'''

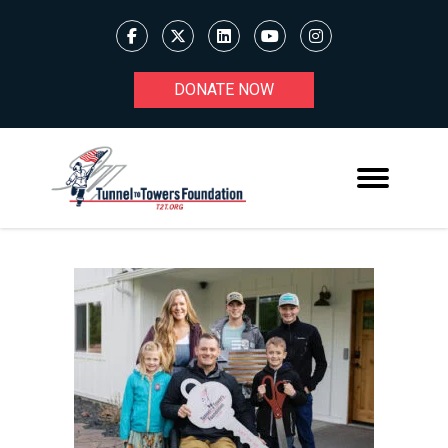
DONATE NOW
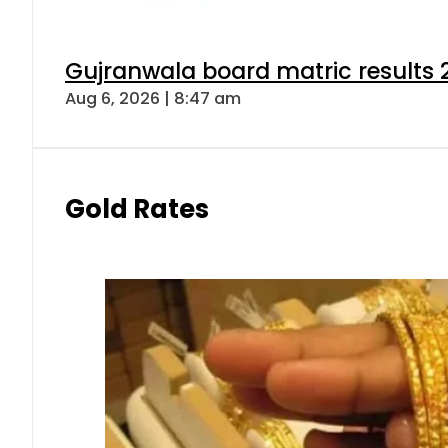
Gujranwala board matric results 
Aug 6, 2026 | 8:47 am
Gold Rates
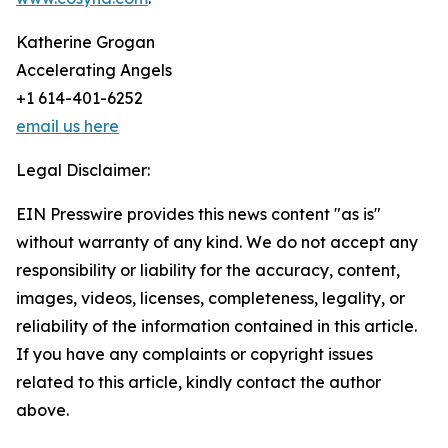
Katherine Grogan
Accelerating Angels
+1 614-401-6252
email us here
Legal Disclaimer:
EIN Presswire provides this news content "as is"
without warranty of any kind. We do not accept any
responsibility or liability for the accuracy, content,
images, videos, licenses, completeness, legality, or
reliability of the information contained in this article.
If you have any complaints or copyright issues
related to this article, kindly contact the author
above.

'''
'''

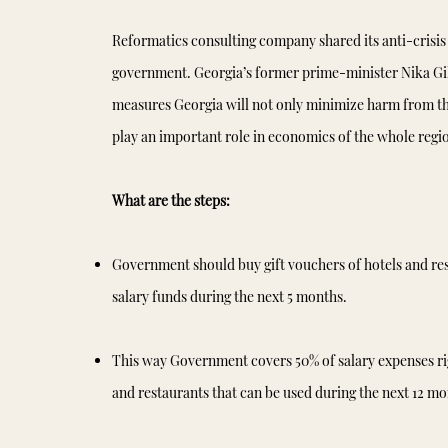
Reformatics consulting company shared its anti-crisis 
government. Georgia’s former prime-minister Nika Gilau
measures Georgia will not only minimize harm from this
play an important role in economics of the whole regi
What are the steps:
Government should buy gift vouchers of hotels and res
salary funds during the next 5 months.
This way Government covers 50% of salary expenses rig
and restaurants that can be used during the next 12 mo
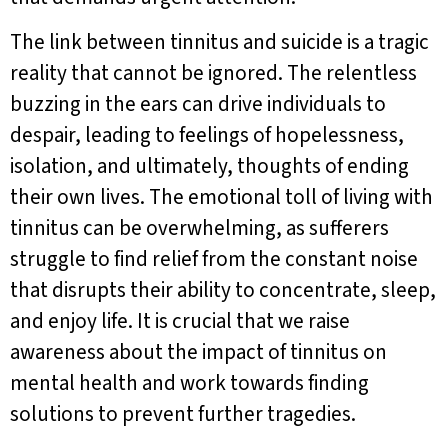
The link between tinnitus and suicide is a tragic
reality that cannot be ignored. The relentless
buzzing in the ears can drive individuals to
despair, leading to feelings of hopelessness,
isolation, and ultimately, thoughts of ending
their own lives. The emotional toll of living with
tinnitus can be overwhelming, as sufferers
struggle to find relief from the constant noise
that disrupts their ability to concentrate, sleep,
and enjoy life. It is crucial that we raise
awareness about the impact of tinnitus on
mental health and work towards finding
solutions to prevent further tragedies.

'''

**What the task asks:**
Please transcribe exactly the part of the records that opens with the line containing "salary funds during the next 5 months." and closes with the line containing "tinnitus can be overwhelming, as sufferers", both ends included, and leave out the pictures.

**Answer to this task:**
salary funds during the next 5 months.
This way Government covers 50% of salary expenses rig
and restaurants that can be used during the next 12 mo
The link between tinnitus and suicide is a tragic
reality that cannot be ignored. The relentless
buzzing in the ears can drive individuals to
despair, leading to feelings of hopelessness,
isolation, and ultimately, thoughts of ending
their own lives. The emotional toll of living with
tinnitus can be overwhelming, as sufferers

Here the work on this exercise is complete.